■ **TASK TO CARRY OUT**
The response must contain every line below in which "провери" appears.

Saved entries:
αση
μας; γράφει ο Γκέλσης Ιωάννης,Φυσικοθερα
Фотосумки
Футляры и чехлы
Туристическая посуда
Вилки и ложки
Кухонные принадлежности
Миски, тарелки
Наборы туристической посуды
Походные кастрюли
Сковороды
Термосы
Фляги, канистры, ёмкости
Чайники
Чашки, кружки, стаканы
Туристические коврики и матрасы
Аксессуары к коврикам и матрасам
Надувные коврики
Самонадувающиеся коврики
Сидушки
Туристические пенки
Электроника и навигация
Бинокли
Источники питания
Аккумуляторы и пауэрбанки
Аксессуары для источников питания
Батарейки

--

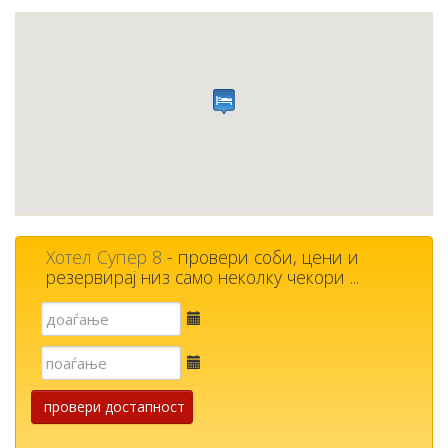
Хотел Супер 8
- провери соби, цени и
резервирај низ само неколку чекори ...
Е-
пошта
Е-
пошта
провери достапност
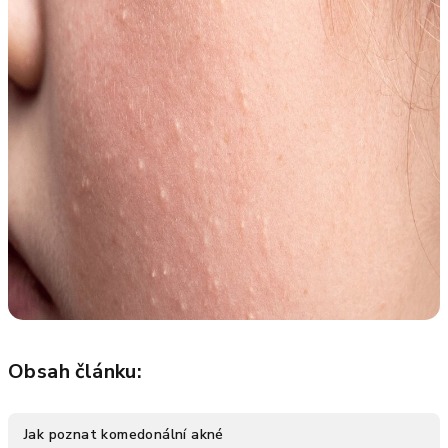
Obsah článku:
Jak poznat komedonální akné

■ **TASK SOLUTION**
- провери соби, цени и
провери достапност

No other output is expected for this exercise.